[DATA EXTRACTS]
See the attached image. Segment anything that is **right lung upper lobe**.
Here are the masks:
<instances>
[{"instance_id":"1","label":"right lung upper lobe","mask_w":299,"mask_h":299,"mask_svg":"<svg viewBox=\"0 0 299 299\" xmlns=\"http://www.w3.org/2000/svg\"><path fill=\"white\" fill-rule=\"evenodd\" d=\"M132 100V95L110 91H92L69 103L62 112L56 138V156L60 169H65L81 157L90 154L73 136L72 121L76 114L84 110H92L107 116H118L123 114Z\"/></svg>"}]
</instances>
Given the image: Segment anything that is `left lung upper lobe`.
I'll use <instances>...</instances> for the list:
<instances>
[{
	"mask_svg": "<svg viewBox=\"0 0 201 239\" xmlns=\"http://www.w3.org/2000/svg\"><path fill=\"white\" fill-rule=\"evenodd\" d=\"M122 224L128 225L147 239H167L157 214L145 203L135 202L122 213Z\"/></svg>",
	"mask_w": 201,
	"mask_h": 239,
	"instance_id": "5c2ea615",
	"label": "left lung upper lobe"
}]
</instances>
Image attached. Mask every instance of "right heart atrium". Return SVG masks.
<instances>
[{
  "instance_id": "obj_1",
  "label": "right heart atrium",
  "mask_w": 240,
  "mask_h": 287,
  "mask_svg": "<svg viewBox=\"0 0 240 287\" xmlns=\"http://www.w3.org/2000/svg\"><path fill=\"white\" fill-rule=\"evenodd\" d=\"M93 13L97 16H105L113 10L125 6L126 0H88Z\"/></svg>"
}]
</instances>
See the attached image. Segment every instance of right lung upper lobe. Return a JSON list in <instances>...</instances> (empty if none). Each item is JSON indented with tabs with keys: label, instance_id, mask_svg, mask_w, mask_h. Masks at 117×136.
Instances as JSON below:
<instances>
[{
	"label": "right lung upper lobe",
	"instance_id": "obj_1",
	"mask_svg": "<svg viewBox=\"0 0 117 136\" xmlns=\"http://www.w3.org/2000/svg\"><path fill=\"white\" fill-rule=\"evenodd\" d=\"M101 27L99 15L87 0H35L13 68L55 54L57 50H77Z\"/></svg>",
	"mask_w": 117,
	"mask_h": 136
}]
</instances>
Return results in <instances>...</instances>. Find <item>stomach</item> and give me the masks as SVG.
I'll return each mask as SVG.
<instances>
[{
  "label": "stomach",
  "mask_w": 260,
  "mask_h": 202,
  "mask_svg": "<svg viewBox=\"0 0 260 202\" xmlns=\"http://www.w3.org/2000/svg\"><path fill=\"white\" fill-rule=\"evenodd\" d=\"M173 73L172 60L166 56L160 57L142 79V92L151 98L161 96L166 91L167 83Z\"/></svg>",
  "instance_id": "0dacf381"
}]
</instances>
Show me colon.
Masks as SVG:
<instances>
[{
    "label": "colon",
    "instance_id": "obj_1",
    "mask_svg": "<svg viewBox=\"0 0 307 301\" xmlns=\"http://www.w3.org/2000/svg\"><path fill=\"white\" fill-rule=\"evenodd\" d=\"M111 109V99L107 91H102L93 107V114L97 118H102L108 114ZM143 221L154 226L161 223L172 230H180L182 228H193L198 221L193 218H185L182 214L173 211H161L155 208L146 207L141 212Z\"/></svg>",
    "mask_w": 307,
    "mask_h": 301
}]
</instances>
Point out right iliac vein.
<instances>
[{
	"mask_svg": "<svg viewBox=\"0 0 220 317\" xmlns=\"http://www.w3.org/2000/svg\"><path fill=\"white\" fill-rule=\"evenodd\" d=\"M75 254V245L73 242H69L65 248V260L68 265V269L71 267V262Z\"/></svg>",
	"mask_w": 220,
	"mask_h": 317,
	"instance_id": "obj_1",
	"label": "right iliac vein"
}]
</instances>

[TO DO] After reading the data above, print it all again exactly.

[EXERCISE RESULT]
See the attached image. Segment anything that is **right lung upper lobe**.
Here are the masks:
<instances>
[{"instance_id":"1","label":"right lung upper lobe","mask_w":299,"mask_h":299,"mask_svg":"<svg viewBox=\"0 0 299 299\" xmlns=\"http://www.w3.org/2000/svg\"><path fill=\"white\" fill-rule=\"evenodd\" d=\"M132 100V95L110 91H92L69 103L62 112L56 138V156L60 169H65L81 157L90 154L73 136L72 121L76 114L84 110H92L107 116H118L123 114Z\"/></svg>"}]
</instances>
Given the image: Segment anything that is `left lung upper lobe`.
I'll use <instances>...</instances> for the list:
<instances>
[{
	"mask_svg": "<svg viewBox=\"0 0 201 239\" xmlns=\"http://www.w3.org/2000/svg\"><path fill=\"white\" fill-rule=\"evenodd\" d=\"M122 224L128 225L147 239H167L157 214L145 203L135 202L122 213Z\"/></svg>",
	"mask_w": 201,
	"mask_h": 239,
	"instance_id": "5c2ea615",
	"label": "left lung upper lobe"
}]
</instances>
Image attached. Mask every instance of "right heart atrium". Return SVG masks.
<instances>
[{
  "instance_id": "obj_1",
  "label": "right heart atrium",
  "mask_w": 240,
  "mask_h": 287,
  "mask_svg": "<svg viewBox=\"0 0 240 287\" xmlns=\"http://www.w3.org/2000/svg\"><path fill=\"white\" fill-rule=\"evenodd\" d=\"M93 13L97 16H105L113 10L125 6L126 0H88Z\"/></svg>"
}]
</instances>
See the attached image. Segment every instance of right lung upper lobe. Return a JSON list in <instances>...</instances> (empty if none). Each item is JSON indented with tabs with keys: label, instance_id, mask_svg, mask_w, mask_h. Masks at 117×136.
Instances as JSON below:
<instances>
[{
	"label": "right lung upper lobe",
	"instance_id": "obj_1",
	"mask_svg": "<svg viewBox=\"0 0 117 136\" xmlns=\"http://www.w3.org/2000/svg\"><path fill=\"white\" fill-rule=\"evenodd\" d=\"M101 27L99 15L87 0H35L13 68L55 54L57 50H77Z\"/></svg>",
	"mask_w": 117,
	"mask_h": 136
}]
</instances>
Return results in <instances>...</instances>. Find <item>stomach</item> and give me the masks as SVG.
I'll return each mask as SVG.
<instances>
[{
  "label": "stomach",
  "mask_w": 260,
  "mask_h": 202,
  "mask_svg": "<svg viewBox=\"0 0 260 202\" xmlns=\"http://www.w3.org/2000/svg\"><path fill=\"white\" fill-rule=\"evenodd\" d=\"M173 73L172 60L166 56L160 57L142 79V92L151 98L161 96L166 91L167 83Z\"/></svg>",
  "instance_id": "0dacf381"
}]
</instances>
Show me colon.
Masks as SVG:
<instances>
[{
    "label": "colon",
    "instance_id": "obj_1",
    "mask_svg": "<svg viewBox=\"0 0 307 301\" xmlns=\"http://www.w3.org/2000/svg\"><path fill=\"white\" fill-rule=\"evenodd\" d=\"M111 109V99L107 91H102L93 107V114L97 118H102L108 114ZM143 221L154 226L161 223L172 230H180L182 228H193L198 221L193 218H185L182 214L173 211H161L155 208L146 207L141 212Z\"/></svg>",
    "mask_w": 307,
    "mask_h": 301
}]
</instances>
Point out right iliac vein.
<instances>
[{
	"mask_svg": "<svg viewBox=\"0 0 220 317\" xmlns=\"http://www.w3.org/2000/svg\"><path fill=\"white\" fill-rule=\"evenodd\" d=\"M75 254V245L73 242H69L65 248V260L68 265V269L71 267V262Z\"/></svg>",
	"mask_w": 220,
	"mask_h": 317,
	"instance_id": "obj_1",
	"label": "right iliac vein"
}]
</instances>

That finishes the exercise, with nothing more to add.